CPO seen at RM2,200 if oil stabilises at US$100
26/08/2008 (The Edge Daily), Kuala Lumpur - The price of crude palm oil (CPO) must decline to RM2,200 a tonne in the next few weeks for demand to rebound, said Dorab Mistry, director at Godrej International Ltd.
"At present the market is a deadly cocktail of rising supply-and-demand distortion. Although the markets are oversold, we would see a bounce due to ideal weather (in major agricultural crop-producing regions). At that level (RM2,200), we should see strong demand growth," Mistry said at the Second International Palm Oil Trade Fair & Seminar 2008 here yesterday.
As CPO is a feedstock for biodiesel, its prices have been tracking the price of crude oil, against which it competes.
Oil was trading at US$115.42 (RM390.12) a barrel on the New York Mercantile Exchange at 5.40pm yesterday, while the benchmark CPO contract for October delivery was trading at RM2,590 a tonne, down RM136, on Bursa Malaysia Derivatives.
Mistry also said his forecast of CPO prices reaching RM4,500 a tonne by February next year has been scrapped as the commodity continues to dip after soaring to more than RM4,400 a tonne.
"I must confess that my medium forecast was overly optimistic, I got the market wrong," said the director of Godrej International Ltd.
Although high output has depressed palm oil prices in the last few months, Mistry said it was the sell-off in Chinese vegetable oil markets due to better rapeseed and soybean crops that sparked the downward spiral in palm oil prices.
China's rapeseed crop in 2008 rose about three million tonnes to an estimated 11 million tonnes, data has shown.
"This explains why the domestic market in China is oversupplied and suffering from indigestion. The soybean crop in China is also better than expected and with good weather, should be in an excess of 18 million tonnes," said Mistry, who handles vegetable oil buying and trading for Godrej.
However, he said the bull run in palm oil was not over. He forecasts that CPO prices could trade beyond record levels over the next five years, fuelled by growing populations and biodiesel mandates.

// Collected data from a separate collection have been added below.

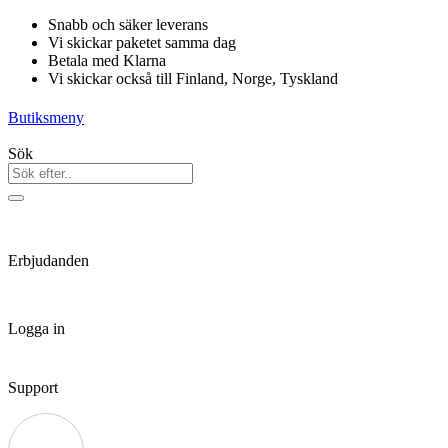
Hoppa
Snabb och säker leverans
till
Vi skickar paketet samma dag
innehåll
Betala med Klarna
Vi skickar också till Finland, Norge, Tyskland
Butiksmeny
Sök
Erbjudanden
Logga in
Support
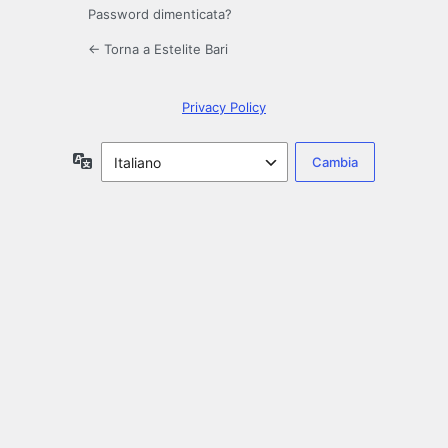
Password dimenticata?
← Torna a Estelite Bari
Privacy Policy
Lingua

Mistry also said that the high production cycle of CPO could extend to October and November due to ideal weather conditions.
"There could be a late peak in palm oil production this year. Should that happen, my estimate of Malaysia’s palm oil production could exceed 17.4 million tonnes for 2008 as the high prices of CPO have enabled planters to use more fertilisers on their palms," he said, adding that Indonesia's output would rise beyond 19 million tonnes.